Rather, we will typically recommend one of two tests:
- Auditory brainstem response (ABR) test: During this diagnostic test, you’ll have special electrodes attached to specific spots on your scalp and head. This test isn’t painful or unpleasant in any way so don’t worry. These electrodes track your brainwaves, with particular attention to how those brainwaves respond to sound. Whether you’re experiencing sensorineural hearing loss (outer ear) or auditory neuropathy (inner ear) will be determined by the quality of your brainwaves.
- Otoacoustic emissions (OAE) test: This diagnostic is designed to measure how well your inner ear and cochlea respond to sound stimuli. We will put a small microphone just inside your ear canal. Then, we will play an array of clicks and tones. The diagnostic device will then evaluate how well your inner ear reacts to those tones and clicks. The data will help determine whether the inner ear is the problem.
Once we do the appropriate tests, we will be able to more effectively diagnose and treat your auditory neuropathy.
Does auditory neuropathy have any treatments?
So, in the same way as you bring your car to the mechanic to have it fixed, you can bring your ears to us for treatment! Auditory neuropathy generally has no cure. But this condition can be treated in several possible ways.
- Hearing aids: In some moderate cases, hearing aids will be able to supply the necessary sound amplification to help you hear better, even with auditory neuropathy. Hearing aids will be a sufficient option for some people. But because volume usually isn’t the issue, this isn’t typically the situation. Hearing aids are often used in conjunction with other treatments because of this.
- Cochlear implant: Hearing aids won’t be able to solve the issue for most individuals.
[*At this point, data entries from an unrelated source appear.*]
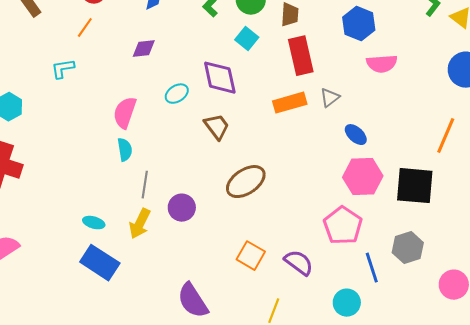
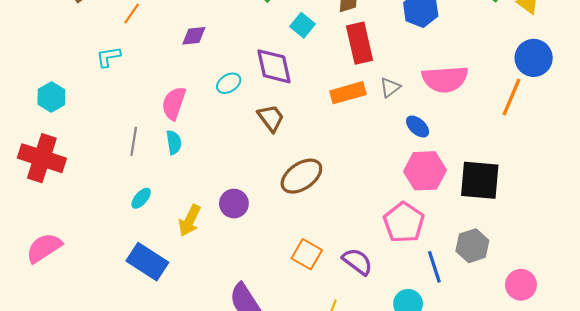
pink semicircle: (382, 64) -> (445, 79), moved, size x1.4
orange line: (446, 136) -> (511, 97), moved
gray line: (145, 185) -> (134, 141), moved
cyan ellipse: (94, 223) -> (141, 198), moved, turned -65

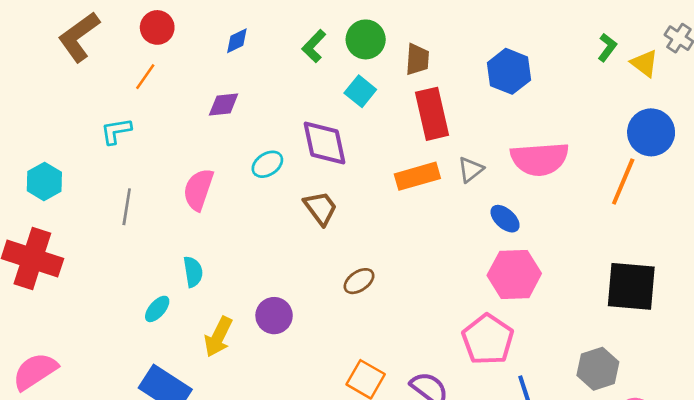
gray line: (134, 141) -> (127, 207), moved
cyan semicircle: (174, 142) -> (193, 272), moved
brown ellipse: (301, 176) -> (359, 281), size x0.6
black square: (480, 180) -> (631, 286), moved
gray hexagon: (472, 246) -> (598, 369), moved

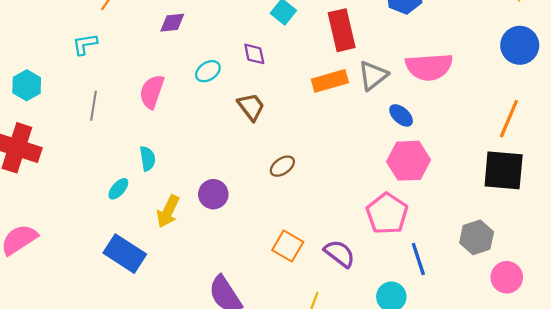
purple diamond: (324, 143) -> (254, 54), size x0.6
gray triangle: (471, 170) -> (373, 75), size x1.4
orange line: (623, 181) -> (509, 119), moved

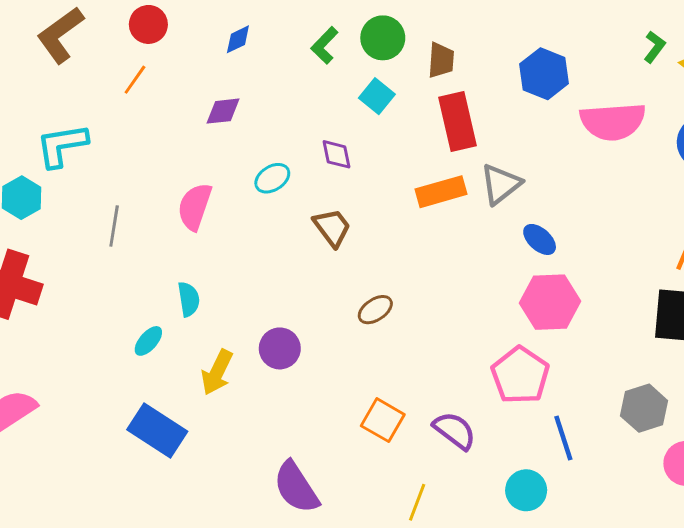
cyan L-shape: (85, 44) -> (62, 145), moved, size x1.5
pink semicircle: (429, 67) -> (613, 121), moved

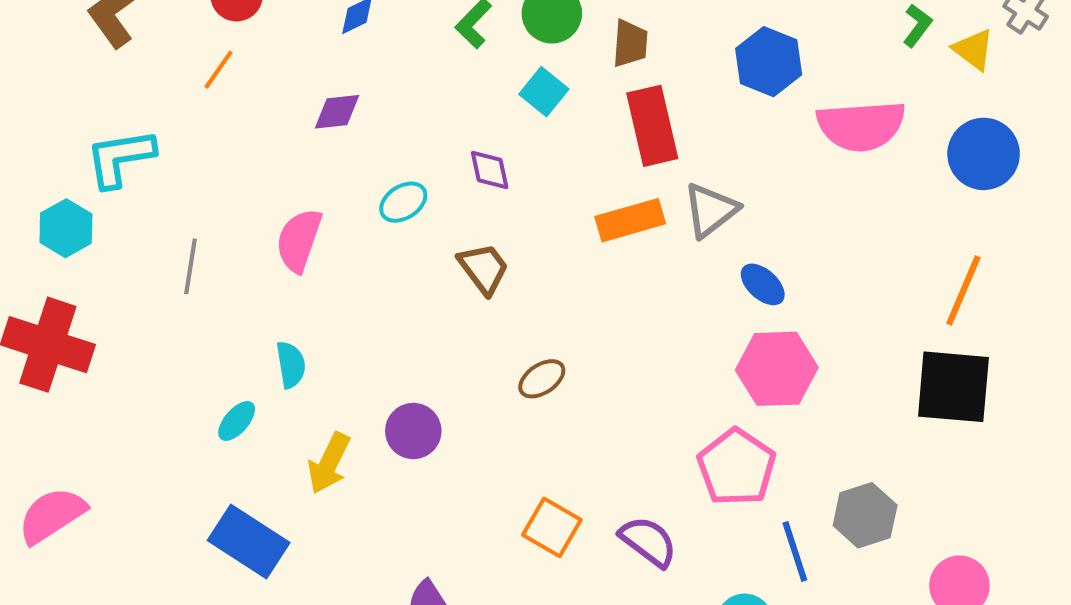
gray hexagon: (644, 408) -> (865, 515), moved

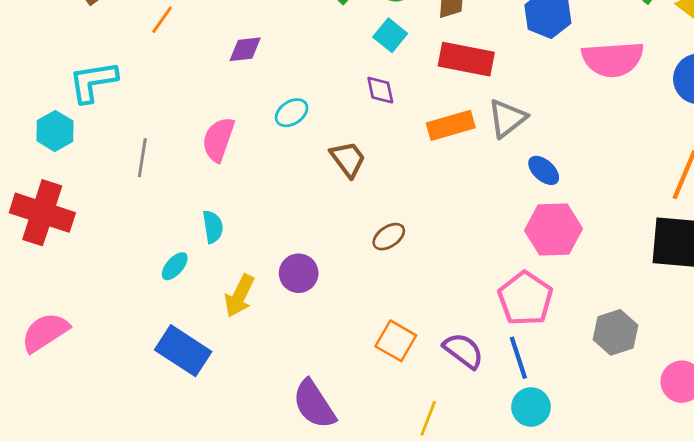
red rectangle: (652, 126) -> (466, 59), turned -66
purple diamond: (490, 170) -> (380, 90), moved
blue line: (795, 551) -> (518, 358), moved

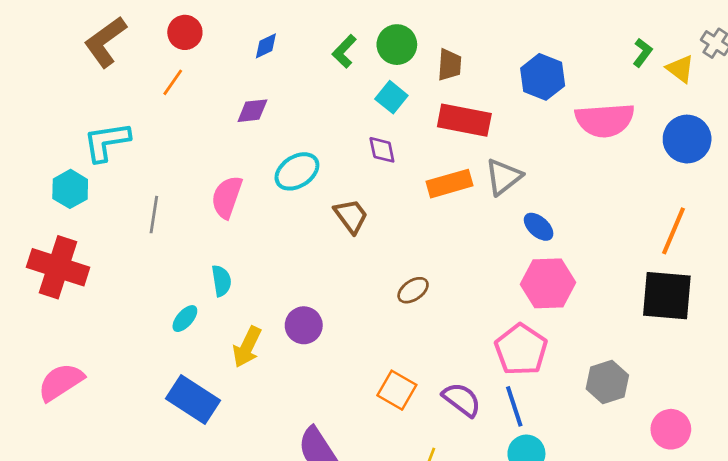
cyan ellipse: (292, 113) -> (297, 171), size x1.4
brown ellipse: (389, 237) -> (413, 290), moved

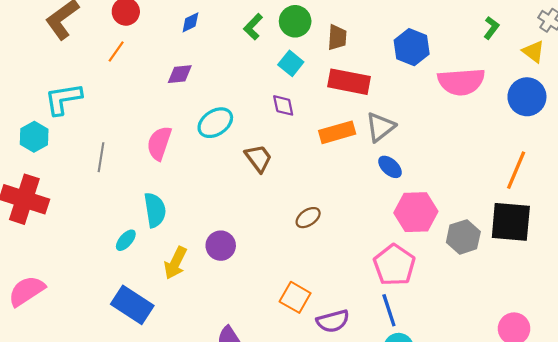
yellow triangle: (680, 69) -> (533, 51), moved
blue ellipse: (539, 227) -> (390, 167), moved
cyan semicircle: (221, 281) -> (155, 210), size x1.4
gray hexagon: (607, 382) -> (463, 237), moved
purple semicircle: (462, 400) -> (333, 321), moved, turned 128

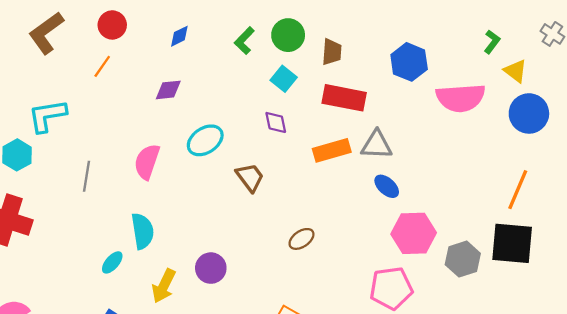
yellow triangle: (533, 51) -> (515, 71), moved
gray triangle: (380, 127) -> (377, 145), turned 40
pink pentagon: (394, 265) -> (391, 288), turned 30

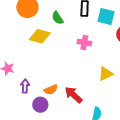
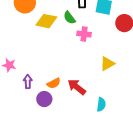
green semicircle: (58, 18) -> (69, 18), moved
yellow diamond: (40, 36) -> (46, 21), moved

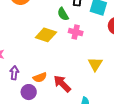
yellow diamond: (46, 21) -> (46, 35), moved
yellow triangle: (107, 64) -> (95, 64), turned -35

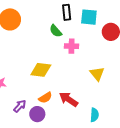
yellow diamond: (46, 35) -> (41, 70), moved
purple arrow: (14, 73) -> (20, 106), moved, turned 48

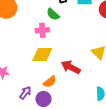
pink cross: (72, 46) -> (42, 30), moved
red arrow: (69, 99) -> (71, 67), moved

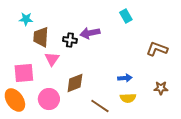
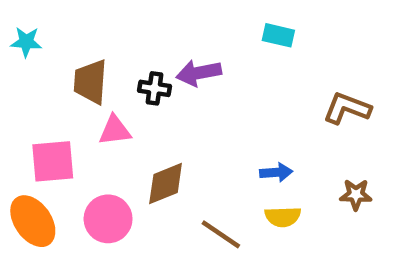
cyan rectangle: (126, 16) -> (278, 35), turned -48
cyan star: (26, 19) -> (26, 42), moved
pink triangle: (52, 59) -> (115, 130), turned 49

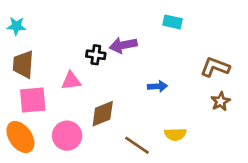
brown trapezoid: (90, 82) -> (23, 64), moved
blue arrow: (276, 172) -> (157, 86), moved
brown star: (356, 195) -> (221, 101), moved, turned -30

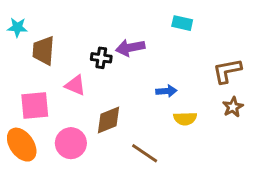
brown trapezoid: (23, 64) -> (43, 51), moved
brown L-shape: (215, 67) -> (227, 71), turned -32
pink triangle: (71, 81) -> (75, 85), turned 30
yellow semicircle: (175, 134) -> (185, 119), moved

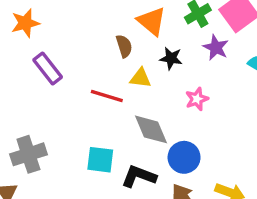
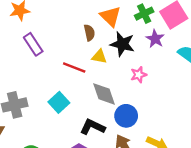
black star: (171, 58) -> (122, 44), size x1.5
cyan square: (100, 160) -> (59, 102), moved, turned 36

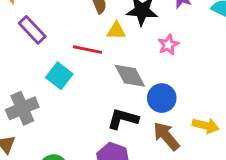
cyan square: (59, 102) -> (59, 76), moved

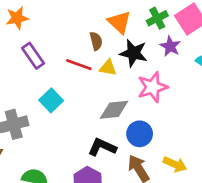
pink star: (168, 45) -> (153, 87), size x1.6
red line: (88, 50) -> (79, 65), moved
gray diamond: (130, 76) -> (114, 110), turned -76

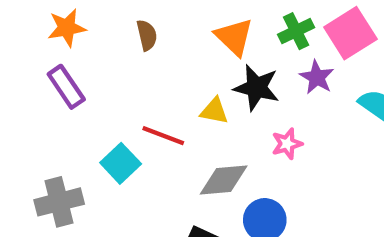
brown semicircle: (96, 41) -> (147, 35), moved
purple rectangle: (33, 56) -> (66, 87), moved
red line: (79, 65) -> (163, 136), moved
pink star: (153, 87) -> (287, 144), size x0.6

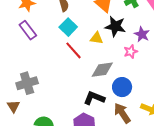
purple star: (317, 77) -> (142, 34), moved
red line: (163, 136) -> (74, 50), turned 30
cyan square: (121, 163) -> (68, 27), moved

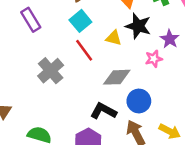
gray cross: (27, 83) -> (51, 71), moved, turned -30

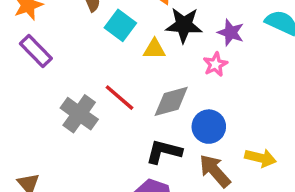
cyan square: (80, 21) -> (120, 25), moved
red line: (84, 50) -> (119, 98), moved

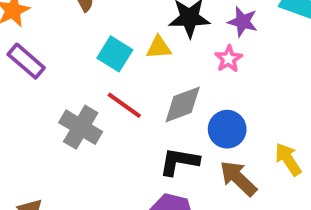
cyan square: (120, 25) -> (115, 54), moved
yellow arrow: (260, 158) -> (288, 159), turned -132

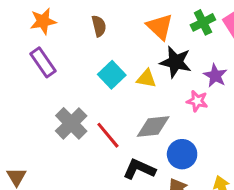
pink star: (229, 59) -> (197, 101), turned 30
red line: (124, 105) -> (108, 135), moved

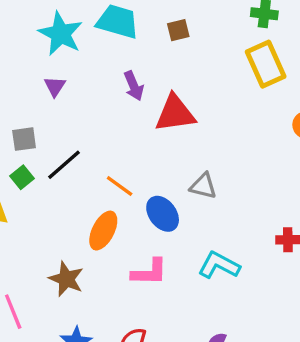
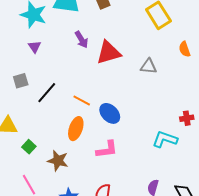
green square: (22, 177) -> (29, 147), moved
gray triangle: (203, 186) -> (149, 66), moved
cyan L-shape: (219, 265) -> (165, 139), moved

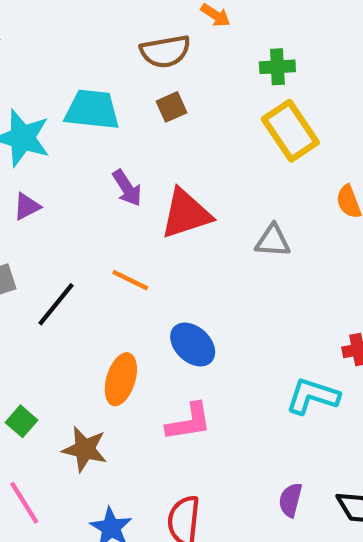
purple triangle: (35, 47) -> (27, 206), turned 40
orange line: (82, 101) -> (130, 280), moved

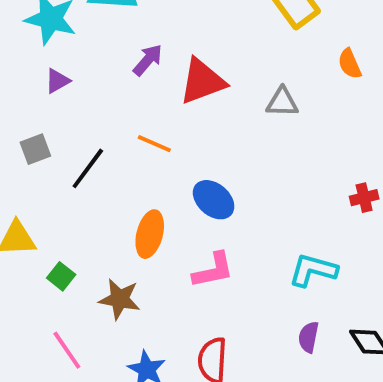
purple arrow: (127, 188) -> (148, 60), turned -104
cyan L-shape: (313, 396) -> (313, 270), moved

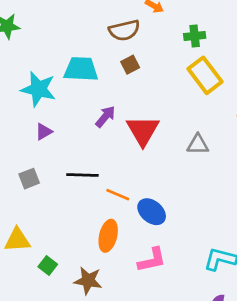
red triangle: (202, 81) -> (143, 131), turned -39
orange line: (154, 144) -> (118, 195), moved
black line: (88, 168) -> (82, 175), moved, turned 56

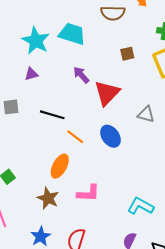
brown square: (130, 65) -> (127, 54), moved
purple arrow: (105, 117) -> (81, 75), turned -96
blue ellipse: (152, 212) -> (110, 136), moved
brown star: (88, 281) -> (48, 198), moved

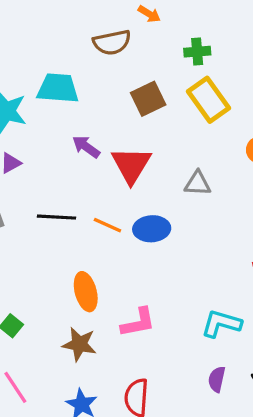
brown square: (127, 54) -> (148, 99), size x1.5
blue ellipse: (110, 136) -> (152, 229), turned -45
orange line: (75, 137) -> (107, 225), moved
orange ellipse: (60, 166) -> (86, 292), turned -30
In these cases, a cochlear implant may be required. Signals from your inner ear are transmitted directly to your brain with this implant. The internet has lots of videos of individuals having success with these remarkable devices!
- Frequency modulation: In some cases, it’s possible to hear better by boosting or lowering specific frequencies. With a technology known as frequency modulation, that’s exactly what occurs. This strategy frequently utilizes devices that are, essentially, highly customized hearing aids.
- Communication skills training: In some situations, any and all of these treatments might be combined with communication skills training. This will let you work with whatever level of hearing you have to communicate better.
It’s best to get treatment as soon as possible
Getting your disorder treated promptly will, as with any hearing condition, produce better outcomes.
So if you think you have auditory neuropathy, or even just normal hearing loss, it’s important to get treatment as soon as you can. You’ll be able to get back to hearing better and enjoying your life once you schedule an appointment and get treated. This can be extremely critical for children, who experience a great deal of cognitive development and linguistic growth during their early years.